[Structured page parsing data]
————————

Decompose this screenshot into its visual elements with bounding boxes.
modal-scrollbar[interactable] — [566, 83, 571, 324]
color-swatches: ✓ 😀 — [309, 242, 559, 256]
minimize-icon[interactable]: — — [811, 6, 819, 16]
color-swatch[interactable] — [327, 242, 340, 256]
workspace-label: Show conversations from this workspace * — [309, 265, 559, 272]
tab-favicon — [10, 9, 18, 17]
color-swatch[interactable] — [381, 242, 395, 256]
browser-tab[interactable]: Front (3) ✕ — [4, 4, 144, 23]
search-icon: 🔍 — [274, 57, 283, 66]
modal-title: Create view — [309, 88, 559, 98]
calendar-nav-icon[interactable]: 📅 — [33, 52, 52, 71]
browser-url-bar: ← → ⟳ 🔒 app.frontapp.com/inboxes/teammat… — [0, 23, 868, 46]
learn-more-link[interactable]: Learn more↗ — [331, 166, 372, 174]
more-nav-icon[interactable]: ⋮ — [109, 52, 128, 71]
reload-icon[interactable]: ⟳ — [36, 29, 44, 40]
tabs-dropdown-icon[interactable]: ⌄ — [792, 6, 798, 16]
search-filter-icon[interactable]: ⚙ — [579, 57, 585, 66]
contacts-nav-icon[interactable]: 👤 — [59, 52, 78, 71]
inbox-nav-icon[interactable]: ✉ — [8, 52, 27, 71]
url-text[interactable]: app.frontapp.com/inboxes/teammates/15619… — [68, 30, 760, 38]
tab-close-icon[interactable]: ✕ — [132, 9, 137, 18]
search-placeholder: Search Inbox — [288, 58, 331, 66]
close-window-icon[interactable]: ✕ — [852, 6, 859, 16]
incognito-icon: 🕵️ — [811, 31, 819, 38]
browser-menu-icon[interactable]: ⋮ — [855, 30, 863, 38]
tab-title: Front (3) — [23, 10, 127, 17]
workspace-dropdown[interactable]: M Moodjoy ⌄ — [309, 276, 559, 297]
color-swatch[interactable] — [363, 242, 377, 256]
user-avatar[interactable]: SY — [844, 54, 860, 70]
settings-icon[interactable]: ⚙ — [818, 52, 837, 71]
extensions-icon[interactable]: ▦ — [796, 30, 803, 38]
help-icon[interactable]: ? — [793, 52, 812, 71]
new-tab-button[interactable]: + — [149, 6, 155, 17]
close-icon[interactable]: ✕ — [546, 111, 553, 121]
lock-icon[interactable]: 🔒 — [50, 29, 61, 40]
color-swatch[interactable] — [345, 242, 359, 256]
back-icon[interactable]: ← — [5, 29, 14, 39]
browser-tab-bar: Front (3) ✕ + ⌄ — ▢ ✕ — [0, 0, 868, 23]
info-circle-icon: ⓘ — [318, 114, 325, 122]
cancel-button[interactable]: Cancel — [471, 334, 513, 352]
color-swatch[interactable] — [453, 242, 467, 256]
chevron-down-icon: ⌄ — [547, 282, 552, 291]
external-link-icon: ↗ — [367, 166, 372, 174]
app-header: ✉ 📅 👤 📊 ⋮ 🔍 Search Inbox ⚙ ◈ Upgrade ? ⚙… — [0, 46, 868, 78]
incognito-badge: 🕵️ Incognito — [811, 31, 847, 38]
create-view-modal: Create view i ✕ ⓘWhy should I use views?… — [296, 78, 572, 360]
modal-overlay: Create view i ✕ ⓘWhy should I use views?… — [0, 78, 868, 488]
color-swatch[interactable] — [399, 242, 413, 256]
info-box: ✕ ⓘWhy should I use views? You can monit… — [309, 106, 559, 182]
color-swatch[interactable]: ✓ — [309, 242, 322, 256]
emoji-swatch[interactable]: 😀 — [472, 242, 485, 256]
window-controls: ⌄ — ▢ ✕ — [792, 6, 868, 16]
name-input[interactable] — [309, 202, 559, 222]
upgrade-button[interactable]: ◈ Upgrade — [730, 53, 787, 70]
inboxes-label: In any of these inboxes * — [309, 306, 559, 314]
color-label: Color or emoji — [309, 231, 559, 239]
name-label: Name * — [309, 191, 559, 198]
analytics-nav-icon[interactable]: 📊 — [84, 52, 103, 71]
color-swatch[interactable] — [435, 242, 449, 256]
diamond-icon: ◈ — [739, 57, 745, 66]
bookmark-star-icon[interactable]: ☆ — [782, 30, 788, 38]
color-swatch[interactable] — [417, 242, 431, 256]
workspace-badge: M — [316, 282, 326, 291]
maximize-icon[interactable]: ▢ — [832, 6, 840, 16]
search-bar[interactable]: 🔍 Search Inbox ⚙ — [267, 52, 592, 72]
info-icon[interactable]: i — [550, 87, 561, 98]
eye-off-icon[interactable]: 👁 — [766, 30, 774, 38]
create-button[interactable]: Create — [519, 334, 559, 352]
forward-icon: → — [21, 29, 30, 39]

————————

(Assignment) A single number is required: the count of lines in the data above that include the word "frontapp".

(Task answer) 2